What is the worse political insult you can throw at a person? It’s not fascist. It’s not Nazi. It’s not Communist. I think the worst insult you can hurl a person is either liberal or conservative, and more specifically Democrat or Republican.

Now those sound pretty tame compared to the others mentioned. Surely, it must be far more insulting to be named a Nazi than a Republican. Well that depends on who is doing the naming. Those on the left expect to be called Communist and such from the right and liberals have long named Conservatives Nazi. In a partisan political combat those are practically medals. However if you are a conservative and a fellow traveler on the right calls you a liberal, that burns, that’s a wound. The same is perfectly true from the left. During the last presidential election the insult thrown with the most emotional weight at Hilary from fellow Democrats was that she was really a Republican.

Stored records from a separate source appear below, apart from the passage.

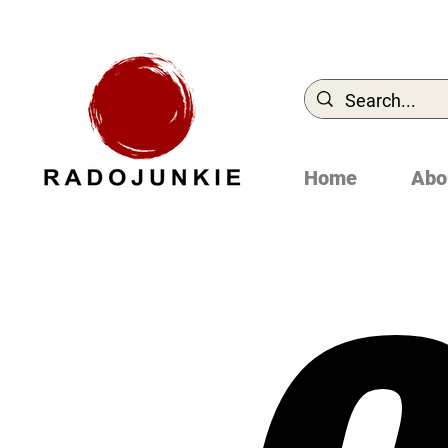
Home
Abo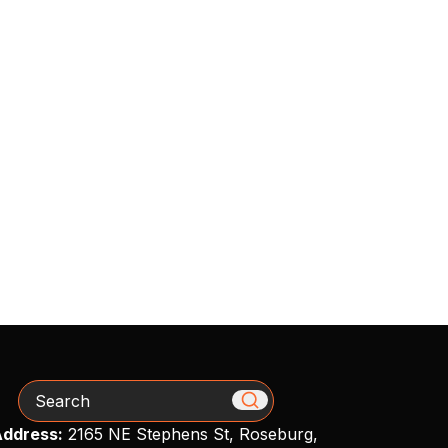
Search
ddress:
2165 NE Stephens St, Roseburg,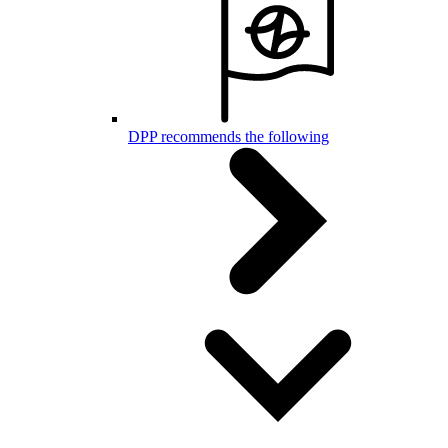
DPP recommends the following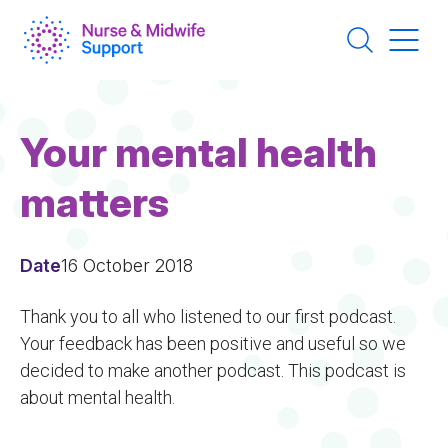
Skip
to
main
content
Your mental health
matters
Date
16 October 2018
Thank you to all who listened to our first podcast.
Your feedback has been positive and useful so we
decided to make another podcast. This podcast is
about mental health.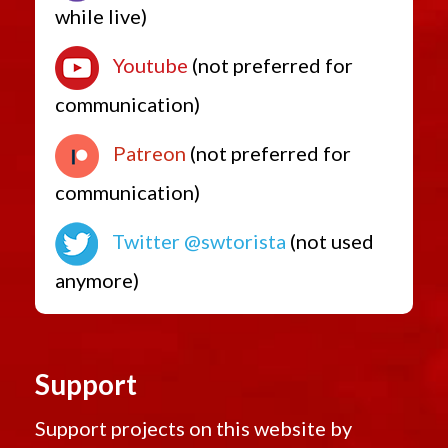
while live)
Youtube
(not preferred for
communication)
Patreon
(not preferred for
communication)
Twitter @swtorista
(not used
anymore)
Support
Support projects on this website by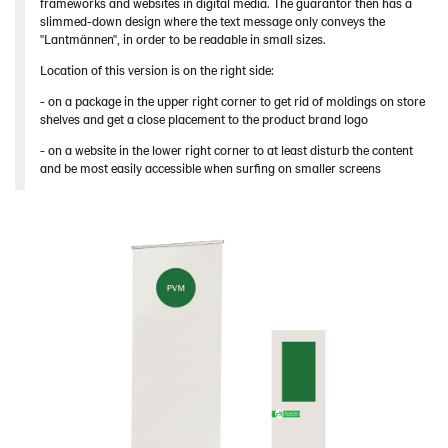
frameworks and websites in digital media. The guarantor then has a
slimmed-down design where the text message only conveys the
"Lantmännen", in order to be readable in small sizes.
Location of this version is on the right side:
- on a package in the upper right corner to get rid of moldings on store
shelves and get a close placement to the product brand logo
- on a website in the lower right corner to at least disturb the content
and be most easily accessible when surfing on smaller screens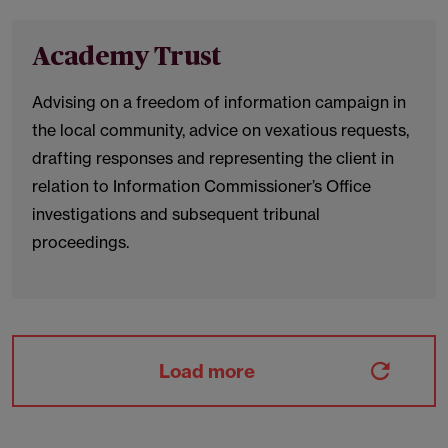
Academy Trust
Advising on a freedom of information campaign in
the local community, advice on vexatious requests,
drafting responses and representing the client in
relation to Information Commissioner’s Office
investigations and subsequent tribunal
proceedings.
Load more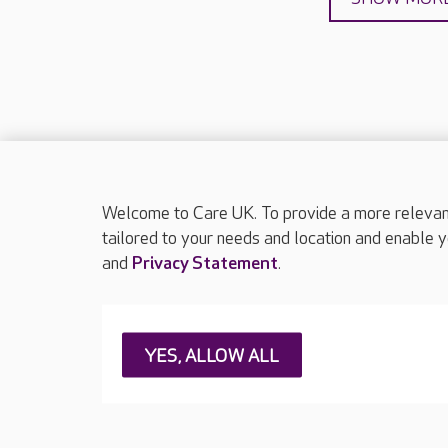
Welcome to Care UK. To provide a more relevant 
About Care UK
Press & media
Feedback & 
tailored to your needs and location and enable y
and
Privacy Statement
.
Careers at Care UK
Legal & regulatory information
Privacy policie
YES, ALLOW ALL
Web Accessibility
Care UK ©2026 - All Rights Reserved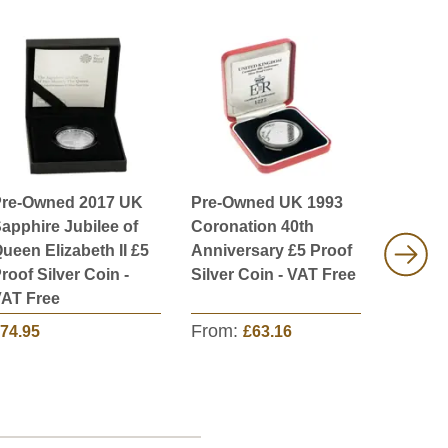
re-Owned 2017 UK
Pre-Owned UK 1993
Pre-Ow
apphire Jubilee of
Coronation 40th
Piedfor
ueen Elizabeth II £5
Anniversary £5 Proof
4-Coin 
roof Silver Coin -
Silver Coin - VAT Free
VAT Fr
AT Free
From:
74.95
£63.16
£349.9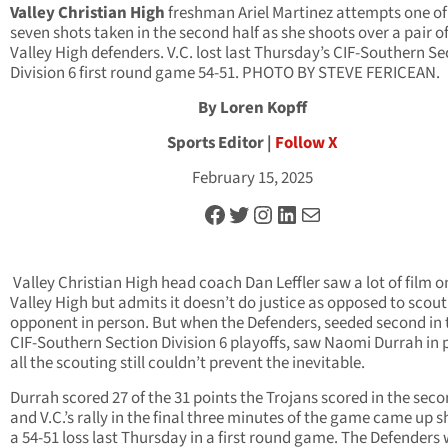
Valley Christian High
freshman Ariel Martinez attempts one of
seven shots taken in the second half as she shoots over a pair of
Valley High defenders. V.C. lost last Thursday’s CIF-Southern Se
Division 6 first round game 54-51. PHOTO BY STEVE FERICEAN.
By Loren Kopff
Sports Editor |
Follow X
February 15, 2025
Facebook
Twitter
Instagram
LinkedIn
Mail
Valley Christian High head coach Dan Leffler saw a lot of film on
Valley High but admits it doesn’t do justice as opposed to scou
opponent in person. But when the Defenders, seeded second in 
CIF-Southern Section Division 6 playoffs, saw Naomi Durrah in 
all the scouting still couldn’t prevent the inevitable.
Durrah scored 27 of the 31 points the Trojans scored in the seco
and V.C.’s rally in the final three minutes of the game came up s
a 54-51 loss last Thursday in a first round game. The Defenders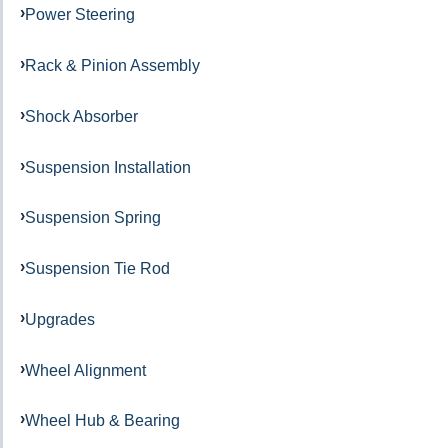
Power Steering
Rack & Pinion Assembly
Shock Absorber
Suspension Installation
Suspension Spring
Suspension Tie Rod
Upgrades
Wheel Alignment
Wheel Hub & Bearing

This is the apogee of tribalism. It ceases to be about ideas, solutions, or even principles but everything devolves down being a good member of the team. I certainly know this effect well.

I believe in a second amendment right to bear arms; I believe in capital punishment; I believe a flat tax rate; I believe that capitalism has lifted more people out of poverty than any other system, and more than once I have had conservative friends call me a left-wing liberal.

I believe in marriage equality; I believe in a woman’s right to control her body; I believe in social safety nets and universal care; I believe that corporations are not people, and more than one liberal friends have called me a right-wing conservative.

To me being called a liberal or a conservative is hardly noticeable, but to a partisan it is the supreme insult. It is to be called traitor, a turncoat, a quisling for the enemy. People who are partisan will contort and twist to avoid this. If it means taking up the same side or cause as the opposition they will stand silent on events that may otherwise inflame them.

This is opposed to reason and discourse. Free yourself from your tribe; think and speak for yourself.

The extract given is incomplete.